Honor sabía lo que pensaban. En su situación, ella podría haber pensado lo mismo, y si se creían que ellos lo estaban pasando mal, que lo intentasen un rato desde la silla del capitán.
—Muy bien, damas y caballeros —dijo por último, volviendo a colocar la taza en el platillo y dirigiéndose a sus oficiales allí reunidos. Las tazas de café imitaron a su chocolate y miradas recelosas confluyeron sobre ella:
Honor se había empeñado en reunirse con todos sus oficiales ejecutivos de modo regular. No era algo obligado, y muchos capitanes preferían delegar esas actividades en sus primeros oficiales, ya que era tarea del segundo de a bordo asegurarse de que todo iba bien en la nave. Honor, por el contrario, prefería recibir informes de modo regular y de primera mano. Puede que eso requiriera un poco de esfuerzo adicional, para que no pareciera que minaba la autoridad tradicional del segundo, pero le parecía que los oficiales de una nave solían trabajar juntos (y con su capitán) de modo más eficaz si tenían la posibilidad de airear los problemas y los éxitos, y de discutir las necesidades de sus departamentos junto a su capitán. El sistema había funcionado bien en el Ala de Halcón, donde la colaboración entusiasta de sus oficiales había contribuido en gran medida a los éxitos del destructor. Pero en el caso del Intrépido, no acababa de cuajar. Entre sus nuevos subordinados pesaba más el miedo a que ella los culpara por los fracasos de la nave, que el interés que pudieran sentir por la oportunidad de compartir sus ideas con ella.
Ahora los miraba a la cara y percibía su propio fracaso en sus rígidas posturas y sus expresiones impasibles. El teniente Webster, su oficial de comunicaciones, estaba de guardia, pero todos los demás estaban presentes… para bien o para mal.
El capitán de corbeta McKeon la miró desde el otro extremo de la mesa, tenso y con la faz demudada, un enigma que ocultaba dudas internas más allá del desastroso resultado de las maniobras. La capitana de corbeta Santos, jefa de ingenieros y solo por debajo de McKeon, se sentaba a la derecha de Honor con aspecto inexpresivo, con los ojos fijos en la pantalla en blanco de su memobloc como si para ella no existiese el resto de la sala. El teniente Stromboli, el astrogrador, fuerte, voluminoso y de cejas oscuras, se encorvaba sobre su silla como un niño malhumorado. El pulcro y delgado teniente Venizelos se sentaba justo enfrente, con los ojos desenfocados y esperando con resignación manifiesta a que comenzara la discusión. Pese a ello su resignación contenía un aire de bravuconería, como si el oficial táctico la desafiara a culparlo por las malas actuaciones del Intrépido (y como si se temiera que ella lo pensase).

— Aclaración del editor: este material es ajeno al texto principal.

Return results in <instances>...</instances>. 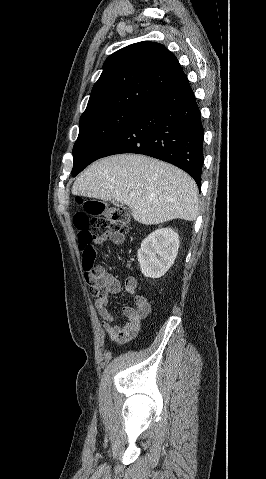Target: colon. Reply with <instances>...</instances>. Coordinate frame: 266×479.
<instances>
[{
    "instance_id": "obj_1",
    "label": "colon",
    "mask_w": 266,
    "mask_h": 479,
    "mask_svg": "<svg viewBox=\"0 0 266 479\" xmlns=\"http://www.w3.org/2000/svg\"><path fill=\"white\" fill-rule=\"evenodd\" d=\"M83 210L75 213L73 224L77 231L78 246L82 253V269L93 296L98 294L96 281L92 274L96 249L91 245V229L108 230L125 237L128 233V211L119 206L109 205L97 199H79Z\"/></svg>"
}]
</instances>
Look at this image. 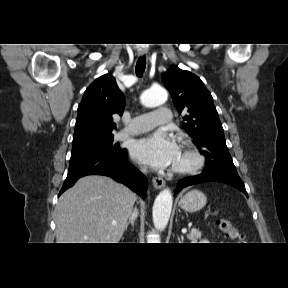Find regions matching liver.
<instances>
[{
	"label": "liver",
	"mask_w": 288,
	"mask_h": 288,
	"mask_svg": "<svg viewBox=\"0 0 288 288\" xmlns=\"http://www.w3.org/2000/svg\"><path fill=\"white\" fill-rule=\"evenodd\" d=\"M136 194L105 176L80 178L56 206L57 243H118Z\"/></svg>",
	"instance_id": "1"
}]
</instances>
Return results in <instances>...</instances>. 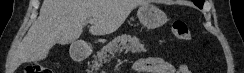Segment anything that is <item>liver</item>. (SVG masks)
Instances as JSON below:
<instances>
[{
    "label": "liver",
    "mask_w": 244,
    "mask_h": 73,
    "mask_svg": "<svg viewBox=\"0 0 244 73\" xmlns=\"http://www.w3.org/2000/svg\"><path fill=\"white\" fill-rule=\"evenodd\" d=\"M144 0H44L38 19L19 45L13 70L25 62L45 59L56 44L76 41L85 22L95 19L89 32L107 35L115 32L131 11Z\"/></svg>",
    "instance_id": "1"
}]
</instances>
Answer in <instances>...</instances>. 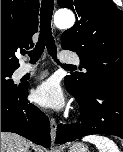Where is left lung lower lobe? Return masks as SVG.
I'll list each match as a JSON object with an SVG mask.
<instances>
[{"label": "left lung lower lobe", "instance_id": "left-lung-lower-lobe-1", "mask_svg": "<svg viewBox=\"0 0 123 152\" xmlns=\"http://www.w3.org/2000/svg\"><path fill=\"white\" fill-rule=\"evenodd\" d=\"M65 85L79 102L81 116L79 123L58 126L57 144L93 134H110L123 139V82L97 84L83 94Z\"/></svg>", "mask_w": 123, "mask_h": 152}]
</instances>
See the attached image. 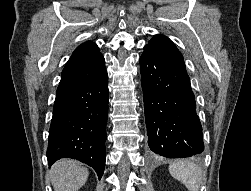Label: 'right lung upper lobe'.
Listing matches in <instances>:
<instances>
[{
    "label": "right lung upper lobe",
    "instance_id": "obj_1",
    "mask_svg": "<svg viewBox=\"0 0 251 191\" xmlns=\"http://www.w3.org/2000/svg\"><path fill=\"white\" fill-rule=\"evenodd\" d=\"M106 73L98 46L87 41L79 45L65 65L57 94L94 81Z\"/></svg>",
    "mask_w": 251,
    "mask_h": 191
}]
</instances>
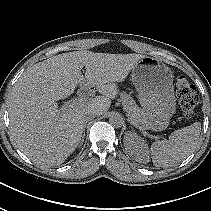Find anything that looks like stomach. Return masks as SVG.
Instances as JSON below:
<instances>
[{
    "label": "stomach",
    "mask_w": 211,
    "mask_h": 211,
    "mask_svg": "<svg viewBox=\"0 0 211 211\" xmlns=\"http://www.w3.org/2000/svg\"><path fill=\"white\" fill-rule=\"evenodd\" d=\"M131 80L145 111L142 126L153 131L166 129L176 111L171 69L155 57L143 56L133 67Z\"/></svg>",
    "instance_id": "1"
}]
</instances>
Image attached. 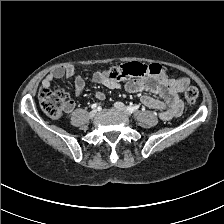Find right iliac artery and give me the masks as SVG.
Instances as JSON below:
<instances>
[{"mask_svg": "<svg viewBox=\"0 0 224 224\" xmlns=\"http://www.w3.org/2000/svg\"><path fill=\"white\" fill-rule=\"evenodd\" d=\"M91 107H92V109H95V108L98 107V104L97 103H94Z\"/></svg>", "mask_w": 224, "mask_h": 224, "instance_id": "obj_1", "label": "right iliac artery"}]
</instances>
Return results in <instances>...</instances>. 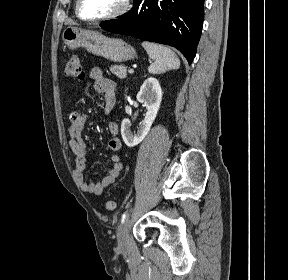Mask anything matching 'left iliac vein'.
Segmentation results:
<instances>
[{"mask_svg": "<svg viewBox=\"0 0 288 280\" xmlns=\"http://www.w3.org/2000/svg\"><path fill=\"white\" fill-rule=\"evenodd\" d=\"M131 210L129 213H127L125 220L123 223L118 227L117 230V240H118V246L121 249H125L128 246L129 241V227L131 224Z\"/></svg>", "mask_w": 288, "mask_h": 280, "instance_id": "4c4485c4", "label": "left iliac vein"}]
</instances>
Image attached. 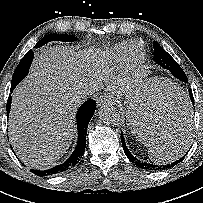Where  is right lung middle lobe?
I'll list each match as a JSON object with an SVG mask.
<instances>
[{
    "mask_svg": "<svg viewBox=\"0 0 203 203\" xmlns=\"http://www.w3.org/2000/svg\"><path fill=\"white\" fill-rule=\"evenodd\" d=\"M77 38L71 35H58V34H49L46 37L42 38L35 45V48H38L50 41H62V42H74ZM31 64H26L24 61H20L19 65L14 71L11 86L15 87L25 76H27Z\"/></svg>",
    "mask_w": 203,
    "mask_h": 203,
    "instance_id": "right-lung-middle-lobe-1",
    "label": "right lung middle lobe"
}]
</instances>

El capitán Nikos Papadapolous se sentaba tras Stromboli, meticulosamente elegante en el uniforme verde y negro de los Reales Infantes de Marina de Mantícora y, a diferencia de los demás, parecía casi cómodo aunque curiosamente distante. Pero claro, en muchos sentidos el cuerpo de marines dictaba sus propias normas, puesto que los infantes de marina eran siempre extraños en una nave. Eran tropas del ejército en un ambiente naval y siempre tenían presente esa distinción. Por ello, a diferencia del personal de la Armada, los infantes de Papadapolous no tenían nada que reprocharse. Iban a donde iba la nave y hacían lo que se les ordenaba; si los enclenques de la Armada que constituían la tripulación la cagaban, era cosa suya, no del cuerpo.

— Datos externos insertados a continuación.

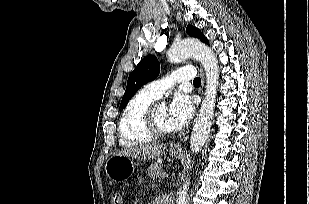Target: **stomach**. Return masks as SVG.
<instances>
[{
  "instance_id": "stomach-1",
  "label": "stomach",
  "mask_w": 309,
  "mask_h": 204,
  "mask_svg": "<svg viewBox=\"0 0 309 204\" xmlns=\"http://www.w3.org/2000/svg\"><path fill=\"white\" fill-rule=\"evenodd\" d=\"M170 154L174 157H179L182 150L170 149ZM135 169V161L132 157L125 155L111 156L105 165L107 176L113 181H123L129 178Z\"/></svg>"
}]
</instances>
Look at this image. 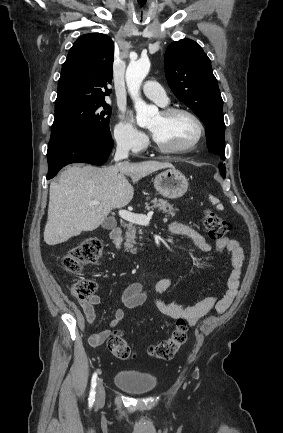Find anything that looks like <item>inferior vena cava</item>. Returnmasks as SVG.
I'll return each mask as SVG.
<instances>
[{
    "mask_svg": "<svg viewBox=\"0 0 283 433\" xmlns=\"http://www.w3.org/2000/svg\"><path fill=\"white\" fill-rule=\"evenodd\" d=\"M130 148L128 144H117L114 160H122V158H128V152Z\"/></svg>",
    "mask_w": 283,
    "mask_h": 433,
    "instance_id": "inferior-vena-cava-1",
    "label": "inferior vena cava"
}]
</instances>
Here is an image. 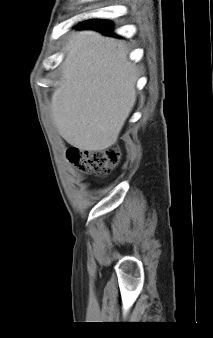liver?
<instances>
[{"label":"liver","mask_w":213,"mask_h":338,"mask_svg":"<svg viewBox=\"0 0 213 338\" xmlns=\"http://www.w3.org/2000/svg\"><path fill=\"white\" fill-rule=\"evenodd\" d=\"M63 52L62 82L51 97L53 123L79 150H105L135 105L137 70L123 42L94 31L73 32Z\"/></svg>","instance_id":"1"}]
</instances>
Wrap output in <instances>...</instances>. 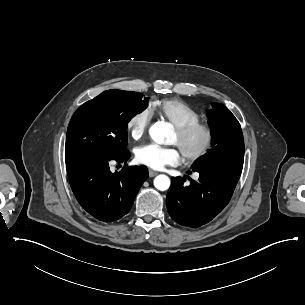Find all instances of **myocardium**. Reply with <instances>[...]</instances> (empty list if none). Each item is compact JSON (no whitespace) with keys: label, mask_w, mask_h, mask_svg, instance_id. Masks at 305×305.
Returning <instances> with one entry per match:
<instances>
[{"label":"myocardium","mask_w":305,"mask_h":305,"mask_svg":"<svg viewBox=\"0 0 305 305\" xmlns=\"http://www.w3.org/2000/svg\"><path fill=\"white\" fill-rule=\"evenodd\" d=\"M175 130L180 138L189 137L197 131H201L205 135L204 142L198 149L193 152L181 153L187 162L192 163L202 160L209 154L215 144V129L209 123L198 121L185 125H177Z\"/></svg>","instance_id":"1"}]
</instances>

La comandante médico Lois Suchon estaba situada frente a Papadapolous en la mesa. Honor trataba de no sentir un desagrado especial por la doctora del Intrépido, pero le costaba mucho. Sus propios padres eran médicos, y de hecho su padre había alcanzado el mismo rango que Suchon antes de retirarse, por lo que Honor tenía una buena noción de la gran ayuda que podía suponer un doctor. Pero Suchon, por el contrario, era más distante aún que Papadapolous. Los médicos eran especialistas, no oficiales de la cadena de mando, y la petulante y enjuta Suchon no parecía interesarse por nada ajeno a su enfermería y su farmacia. Lo que era peor, parecía considerar su responsabilidad de la salud de la tripulación como una especie de fastidiosa molestia, y Honor encontraba muy difícil perdonar a un médico algo así.

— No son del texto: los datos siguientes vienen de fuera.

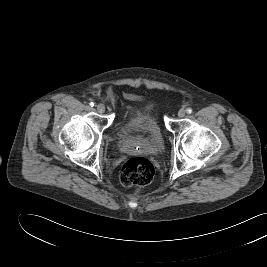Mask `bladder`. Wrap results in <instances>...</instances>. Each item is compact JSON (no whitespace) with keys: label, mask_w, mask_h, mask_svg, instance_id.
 Returning a JSON list of instances; mask_svg holds the SVG:
<instances>
[{"label":"bladder","mask_w":267,"mask_h":267,"mask_svg":"<svg viewBox=\"0 0 267 267\" xmlns=\"http://www.w3.org/2000/svg\"><path fill=\"white\" fill-rule=\"evenodd\" d=\"M117 147L125 154L157 155L164 148V140L160 128L154 122L146 136L134 135L132 124L124 122L118 128Z\"/></svg>","instance_id":"obj_1"}]
</instances>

Su mirada dejó atrás a Suchon y se posó en los dos oficiales que rodeaban a McKeon. La teniente Ariella Blanding, su oficial de suministros, la más joven de todos los oficiales presentes, parecía tener miedo de que su capitana saltara sobre ella en cualquier momento, a pesar de que su departamento había actuado hasta entonces sin un solo fallo. Blanding era una mujer pequeña, de cara dulce y ovalada y pelo rubio, pero sus ojos iban continuamente de un lado a otro, como un ratón que trata de vigilar a demasiados gatos a la vez.
La teniente Mercedes Brigham se sentaba frente a Blanding, como si se hubiera situado allí deliberadamente para acentuar el contraste entre ambas. Blanding era joven y rubia; Brigham era casi tan vieja como para ser la madre de Honor, y tenía la piel oscura y curtida. Era la oficial de navegación del Intrépido, un puesto que se estaba reduciendo progresivamente en la Armada, pero eso a ella no parecía preocuparla. Nunca destacó como para ascender por encima del rango de teniente, pero pese a ello su cara, agradable y acogedora, solía mostrar un aire de discreta maestría, a pesar de que ya debía de saber que nunca ascendería a una graduación superior después de tantos años. Y si bien se mostraba tan reservada como los demás, al menos no parecía tener miedo físico de su capitana.
Al menos eso era algo, pensó Honor al completar su repaso y obligarse a no ladrar una orden para que mostraran más agallas. No serviría de nada y los convencería de que sus miedos estaban justificados. Además, sabía exactamente de dónde provenía su actitud defensiva. Ella misma había conocido a capitanes que descargaban sus frustraciones sobre sus oficiales. Al fin y al cabo, alguien debía tener la culpa de que las cosas salieran tan mal, y el miedo de sus oficiales a que Honor hiciera exactamente eso era tan palpable que durante aquellas reuniones había empezado a dejar a Nimitz en su camarote. El ramafelino era demasiado sensible a las emociones como para someterlo a algo así.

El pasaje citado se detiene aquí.